— Ты тоже! — приказал кому-то голос. Я сильно понадеялся, что не мне. — Я вижу твою тень.
Я покосился на тень и понял: меня выдает голова. Пригнись я пониже, сошел бы за старый мешок с картошкой.
Я встал с поднятыми руками, но, почувствовав, что моя поза слишком банальна, повернул их ладонями внутрь.
Незнакомец носил бороду, своим видом напоминал аляскинскую хаску и был на несколько поколений старше меня. Это наполнило меня дикой злобой. Я всегда считал, что со мной покончит молодой панк — дикий, неуправляемый, обозленный на мир.
Бородач направил на меня пистолет, но вдруг посмотрел на то, что было у меня в руках, и подался вперед.
— «Путешествие»?
Я совершенно забыл, что все еще держу книгу.
— Селин, — шепотом ответил я.
— Я люблю эту книгу.
— Я прочитал только до половины.
— Уже дошел до того места, где…
— Слушай, лучше убей меня, только не рассказывай конец!
Бородач опустил пистолет.
— Ты ничего не поймешь, пока не одолеешь все целиком, по кускам не получится. Кто еще тебе нравится?
— Русские.
— Русские — это да. А американцы?
— Хемингуэй — очень даже ничего.
— Мне нравятся его рассказы. Романы нет. Как насчет Генри Джеймса[28]?
— Не очень. Мне больше нравится его брат.
— Уильям Джеймс[29]! Гений!
— Безусловно!
Он убрал пистолет.
— Черт бы побрал эту баржу, надо вернуть ее обратно.
Эдди, хаски и я привязали баржу к берегу. Меня спасла книга, и я спросил бородача:
— Что тут вообще происходит?
— Мы конкуренты. Мой босс хочет, чтобы ваш босс закрыл магазин.
— Но это не причина, чтобы стрелять направо и налево.
— Причина.
Логично. Большинство людей угасают на работе, но медленно, постепенно, а я отыскал себе такую, которая чуть не угрохала меня всего за неделю.
Жизнь с ребенком
Главные проблемы — дома. Астрид не может выспаться — ее усталость ее ненасытно грызет, наверное, поэтому она обращается с ребенком так, словно он зубной протез чужого человека. Ее любовь ко мне сошла на нет.
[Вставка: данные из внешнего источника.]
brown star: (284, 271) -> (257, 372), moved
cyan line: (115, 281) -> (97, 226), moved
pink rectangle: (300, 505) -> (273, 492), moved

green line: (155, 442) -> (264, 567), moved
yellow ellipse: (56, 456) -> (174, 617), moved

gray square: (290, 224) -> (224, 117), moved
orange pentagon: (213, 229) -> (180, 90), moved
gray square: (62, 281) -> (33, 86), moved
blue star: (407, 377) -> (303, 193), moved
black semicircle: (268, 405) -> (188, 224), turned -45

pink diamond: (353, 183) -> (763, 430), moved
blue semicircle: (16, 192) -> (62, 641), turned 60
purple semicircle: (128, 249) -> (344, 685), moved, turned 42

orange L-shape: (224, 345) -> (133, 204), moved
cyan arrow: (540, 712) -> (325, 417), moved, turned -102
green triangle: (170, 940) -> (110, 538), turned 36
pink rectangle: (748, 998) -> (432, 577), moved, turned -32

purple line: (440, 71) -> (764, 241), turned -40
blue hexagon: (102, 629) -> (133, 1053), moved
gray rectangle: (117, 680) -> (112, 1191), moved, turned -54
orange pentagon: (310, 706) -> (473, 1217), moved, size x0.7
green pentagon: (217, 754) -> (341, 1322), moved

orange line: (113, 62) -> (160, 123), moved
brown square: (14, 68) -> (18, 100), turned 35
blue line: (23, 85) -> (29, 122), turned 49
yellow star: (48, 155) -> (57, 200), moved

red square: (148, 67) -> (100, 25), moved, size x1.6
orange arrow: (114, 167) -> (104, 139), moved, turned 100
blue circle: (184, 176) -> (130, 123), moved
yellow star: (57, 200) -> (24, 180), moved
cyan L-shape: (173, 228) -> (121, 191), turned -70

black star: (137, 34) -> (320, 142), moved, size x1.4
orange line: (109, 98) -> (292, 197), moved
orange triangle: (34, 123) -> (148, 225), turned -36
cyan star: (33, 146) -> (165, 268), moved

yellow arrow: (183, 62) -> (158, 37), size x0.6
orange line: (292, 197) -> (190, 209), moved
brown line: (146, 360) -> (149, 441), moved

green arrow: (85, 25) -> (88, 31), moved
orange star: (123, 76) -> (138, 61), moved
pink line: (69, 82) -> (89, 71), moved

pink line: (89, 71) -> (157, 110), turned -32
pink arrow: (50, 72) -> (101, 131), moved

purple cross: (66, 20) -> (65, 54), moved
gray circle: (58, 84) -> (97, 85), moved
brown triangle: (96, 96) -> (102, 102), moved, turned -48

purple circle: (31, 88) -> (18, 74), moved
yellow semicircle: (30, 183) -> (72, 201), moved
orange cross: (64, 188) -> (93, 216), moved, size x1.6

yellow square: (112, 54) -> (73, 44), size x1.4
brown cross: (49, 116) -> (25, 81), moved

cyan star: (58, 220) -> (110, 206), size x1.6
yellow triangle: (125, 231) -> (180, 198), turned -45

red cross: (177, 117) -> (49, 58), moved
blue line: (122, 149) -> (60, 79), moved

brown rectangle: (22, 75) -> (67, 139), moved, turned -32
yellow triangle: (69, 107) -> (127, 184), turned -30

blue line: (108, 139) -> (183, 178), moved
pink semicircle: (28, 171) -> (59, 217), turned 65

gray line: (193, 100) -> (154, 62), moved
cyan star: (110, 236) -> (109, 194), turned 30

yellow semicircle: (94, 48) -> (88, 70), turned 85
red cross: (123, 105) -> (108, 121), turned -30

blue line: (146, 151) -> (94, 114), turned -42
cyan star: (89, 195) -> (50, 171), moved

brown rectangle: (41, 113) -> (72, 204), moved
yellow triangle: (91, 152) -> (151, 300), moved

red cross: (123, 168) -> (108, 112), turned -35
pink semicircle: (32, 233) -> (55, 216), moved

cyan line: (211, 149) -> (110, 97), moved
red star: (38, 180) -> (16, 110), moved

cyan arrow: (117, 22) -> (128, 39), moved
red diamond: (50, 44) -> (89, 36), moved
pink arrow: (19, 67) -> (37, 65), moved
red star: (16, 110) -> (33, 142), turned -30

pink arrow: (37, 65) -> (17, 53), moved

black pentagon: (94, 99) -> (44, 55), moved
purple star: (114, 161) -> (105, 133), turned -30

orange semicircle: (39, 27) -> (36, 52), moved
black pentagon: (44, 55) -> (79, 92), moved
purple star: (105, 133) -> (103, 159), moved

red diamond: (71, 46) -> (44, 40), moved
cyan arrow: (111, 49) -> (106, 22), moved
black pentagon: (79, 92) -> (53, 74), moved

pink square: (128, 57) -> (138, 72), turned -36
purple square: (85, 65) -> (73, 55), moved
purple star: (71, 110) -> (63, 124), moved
Теперь я для нее — всего лишь раздражитель, досадная неприятность.
Иногда я обнаруживаю ребенка на полу, иногда — рядом с диваном, а однажды, когда я вернулся домой, он лежал в пустой ванне головой на сливном отверстии. Но бывает, что Астрид вспоминает о своей материнской роли и допускает малыша до сосков, но при этом ее лицо пустое, одно какое-то белое полотно. Я спросил, не болит ли у нее что-нибудь. И она ответила:
— Неужели ты ничего не замечаешь, идиот?
Она выше моего понимания.
Только пять минут назад Астрид сидела на диване, обхватив колени руками. Я только кашлянул, и она вскрикнула. Что, если наши отношения останутся такими — словно за закрытыми дверями?